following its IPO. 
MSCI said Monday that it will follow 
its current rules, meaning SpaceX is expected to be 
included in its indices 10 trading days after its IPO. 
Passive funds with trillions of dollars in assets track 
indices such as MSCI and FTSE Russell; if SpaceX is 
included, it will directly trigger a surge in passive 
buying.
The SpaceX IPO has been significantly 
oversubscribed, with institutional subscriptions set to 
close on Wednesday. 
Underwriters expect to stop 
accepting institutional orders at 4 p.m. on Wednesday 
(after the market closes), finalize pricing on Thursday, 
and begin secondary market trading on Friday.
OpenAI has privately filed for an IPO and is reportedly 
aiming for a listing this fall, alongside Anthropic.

________________

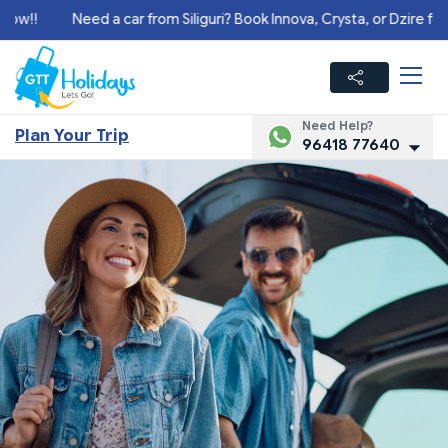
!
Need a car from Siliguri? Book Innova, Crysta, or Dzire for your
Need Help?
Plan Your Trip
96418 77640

________________

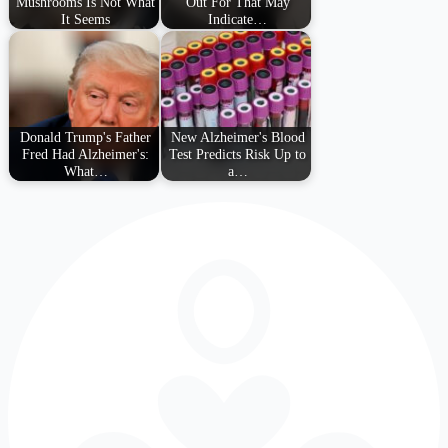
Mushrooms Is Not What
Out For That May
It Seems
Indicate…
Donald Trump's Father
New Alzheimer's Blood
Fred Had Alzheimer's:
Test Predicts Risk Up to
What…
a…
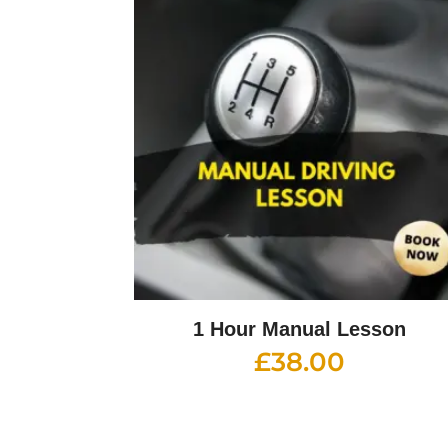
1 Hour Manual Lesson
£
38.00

________________

• **DIRECTIONS FOR THIS TASK**: In the records above, the line with "OpenAI has privately" marks the start and the line with "aiming for a" marks the end; copy that stretch exactly, both lines included, and nothing else.

• **EXERCISE OUTPUT**:
OpenAI has privately filed for an IPO and is reportedly 
aiming for a listing this fall, alongside Anthropic.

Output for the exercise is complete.